Melissa has a friend who has been texting her about the crappie run along the Arkansas River bottoms.  She sent me the link and suggested I see if this was an accessible location for us to fish.  Many areas along the river have steep banks and others are overgrown with trees which make it difficult for fly fishing.  The location was an hour and a half away, but I decided to check it out.  I followed the directions along a levee road and ultimately to a small boat launch.  This area did not seem accessible for bank fishing.  As I prepared to leave a bald eagle flew across the river.  I waited and moments later it flew back with a fish grasped in its talons.  The eagle circled and then flew to its nest (aerie) located in a tree just 100 yards from me.

When I looked online, I found it takes the bald eagle (Haliaeetus leucocephalus) four feather shedding’s (molt) and almost five years to obtain their white head.  Both the male and female eagle have their distinctive white heads when they reach maturity at five years and will start breeding.  A bald eagle spends most of its juvenile years covered in dark feathers, anywhere between brown and black.  With each yearly molt the eaglet comes closer to its definitive color, but its plumage goes through four different stages during these molts.  The head stays mostly brown before maturity, while the rest of the feathers go from dark to light and back to brown again.  The eagle mates for life and the pair will often return year after year to the same nest.  While nesting, the pair continuously adds to the structure.  After many seasons the nest can assume gargantuan proportions and stands as a symbol of their fidelity.

As I watched the nest, I noticed the eagle sharing the fish with another bird.  I thought it might be a chick, but the bird was too large, and it was too early in the season for eaglets.  It did not look like the second bird had the characteristic white head and I thought it must have been a younger eagle coming into maturity.  While eagle courtship rituals are spectacular displays of aerial acrobatics, it is nest building that cements the bond between male and female.  The male stays with the female to help incubate the eggs and feed the offspring.  According to Wayne Mones, “monogamy is advantageous only when nesting and parenting responsibilities demand an extraordinary investment of energy by both parents.  When the two flew over to a nearby branch I saw they both had white heads.  They were a mated pair reclaiming their nest for the spring.
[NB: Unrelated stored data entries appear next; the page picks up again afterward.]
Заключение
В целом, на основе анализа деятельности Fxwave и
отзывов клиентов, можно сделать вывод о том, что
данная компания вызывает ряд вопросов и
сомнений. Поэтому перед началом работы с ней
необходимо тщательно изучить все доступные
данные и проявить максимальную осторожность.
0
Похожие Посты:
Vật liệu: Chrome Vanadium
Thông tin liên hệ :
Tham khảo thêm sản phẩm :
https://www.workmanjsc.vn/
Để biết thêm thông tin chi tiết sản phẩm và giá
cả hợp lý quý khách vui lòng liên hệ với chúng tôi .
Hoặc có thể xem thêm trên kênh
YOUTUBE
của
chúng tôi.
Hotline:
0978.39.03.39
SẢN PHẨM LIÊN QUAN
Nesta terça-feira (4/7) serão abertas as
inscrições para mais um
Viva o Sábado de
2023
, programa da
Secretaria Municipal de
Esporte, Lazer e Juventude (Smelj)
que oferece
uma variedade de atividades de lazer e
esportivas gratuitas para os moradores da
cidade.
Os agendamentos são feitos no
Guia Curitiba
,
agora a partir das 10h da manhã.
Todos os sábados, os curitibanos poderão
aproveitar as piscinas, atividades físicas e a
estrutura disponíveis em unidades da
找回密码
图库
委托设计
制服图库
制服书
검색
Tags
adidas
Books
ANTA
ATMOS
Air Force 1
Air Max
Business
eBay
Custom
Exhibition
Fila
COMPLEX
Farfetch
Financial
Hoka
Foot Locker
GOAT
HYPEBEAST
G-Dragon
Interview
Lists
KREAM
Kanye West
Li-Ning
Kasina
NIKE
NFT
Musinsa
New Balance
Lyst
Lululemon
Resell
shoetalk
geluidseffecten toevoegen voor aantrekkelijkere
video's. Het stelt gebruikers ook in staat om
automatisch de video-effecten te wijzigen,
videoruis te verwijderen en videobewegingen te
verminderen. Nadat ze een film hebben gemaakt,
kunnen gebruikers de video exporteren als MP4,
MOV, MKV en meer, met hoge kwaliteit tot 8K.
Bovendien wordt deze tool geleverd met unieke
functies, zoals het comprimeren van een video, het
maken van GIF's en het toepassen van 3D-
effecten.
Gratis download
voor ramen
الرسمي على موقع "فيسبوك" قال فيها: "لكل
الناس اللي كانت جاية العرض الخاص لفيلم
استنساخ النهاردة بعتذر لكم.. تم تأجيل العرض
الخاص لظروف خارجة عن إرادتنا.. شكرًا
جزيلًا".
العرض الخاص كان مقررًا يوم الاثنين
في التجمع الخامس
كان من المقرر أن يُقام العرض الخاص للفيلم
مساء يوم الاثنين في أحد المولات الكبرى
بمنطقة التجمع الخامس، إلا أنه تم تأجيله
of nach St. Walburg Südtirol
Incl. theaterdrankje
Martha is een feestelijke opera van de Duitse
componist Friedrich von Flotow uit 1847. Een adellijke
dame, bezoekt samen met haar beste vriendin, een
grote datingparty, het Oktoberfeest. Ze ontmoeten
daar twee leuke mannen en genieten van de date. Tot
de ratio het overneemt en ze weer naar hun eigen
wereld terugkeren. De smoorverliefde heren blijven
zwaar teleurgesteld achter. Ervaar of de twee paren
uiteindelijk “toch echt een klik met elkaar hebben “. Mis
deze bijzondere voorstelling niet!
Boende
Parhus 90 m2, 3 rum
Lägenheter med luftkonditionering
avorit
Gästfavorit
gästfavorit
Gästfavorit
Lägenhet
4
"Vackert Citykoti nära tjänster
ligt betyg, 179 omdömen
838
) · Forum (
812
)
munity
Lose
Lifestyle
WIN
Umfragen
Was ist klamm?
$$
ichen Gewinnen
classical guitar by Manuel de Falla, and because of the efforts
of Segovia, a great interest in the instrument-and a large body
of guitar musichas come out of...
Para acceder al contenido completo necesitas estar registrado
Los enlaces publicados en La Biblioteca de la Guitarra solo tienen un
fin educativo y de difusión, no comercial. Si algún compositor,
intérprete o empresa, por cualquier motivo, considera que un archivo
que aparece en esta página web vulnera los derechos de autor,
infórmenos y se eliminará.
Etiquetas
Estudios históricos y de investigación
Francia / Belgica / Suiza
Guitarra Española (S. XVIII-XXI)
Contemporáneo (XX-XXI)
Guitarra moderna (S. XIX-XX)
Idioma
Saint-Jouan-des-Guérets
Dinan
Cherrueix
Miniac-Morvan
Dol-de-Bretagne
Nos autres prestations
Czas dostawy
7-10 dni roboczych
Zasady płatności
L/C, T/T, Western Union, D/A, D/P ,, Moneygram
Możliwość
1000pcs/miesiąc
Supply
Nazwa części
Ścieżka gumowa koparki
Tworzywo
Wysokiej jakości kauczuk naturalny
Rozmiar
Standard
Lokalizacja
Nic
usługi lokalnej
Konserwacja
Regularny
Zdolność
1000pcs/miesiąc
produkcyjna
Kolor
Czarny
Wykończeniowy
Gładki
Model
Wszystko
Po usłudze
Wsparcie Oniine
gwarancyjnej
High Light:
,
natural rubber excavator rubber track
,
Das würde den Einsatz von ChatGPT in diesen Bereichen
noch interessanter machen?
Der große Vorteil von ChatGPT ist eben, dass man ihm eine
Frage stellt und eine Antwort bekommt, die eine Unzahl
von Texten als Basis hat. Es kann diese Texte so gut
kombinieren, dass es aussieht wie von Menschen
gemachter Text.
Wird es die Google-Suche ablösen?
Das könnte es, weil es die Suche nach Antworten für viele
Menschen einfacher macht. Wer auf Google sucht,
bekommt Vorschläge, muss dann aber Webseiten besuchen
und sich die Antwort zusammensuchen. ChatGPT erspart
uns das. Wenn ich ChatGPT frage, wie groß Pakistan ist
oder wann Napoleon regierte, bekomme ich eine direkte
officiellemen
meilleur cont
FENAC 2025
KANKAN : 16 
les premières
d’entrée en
THOUGHTS:  Contrary to popular legend, there is no evidence that Benjamin Franklin publicly supported the wild turkey (Meleagris gallopavo) rather than the bald eagle as a symbol of the US.  However, in a letter written to his daughter in 1784 he stated his personal distaste for eagle behavior.  “For my own part.  I wish the bald eagle had not been chosen the representative of our country.  He is a bird of bad moral character.”  Franklin believed our founders focused on perception when choosing the national bird.  Human prejudice also relies on perception rather than actions.  Looking the “right” way does not imply good character.  Character is determined by how we treat each other.  Do the work.  Change is coming and it starts with you.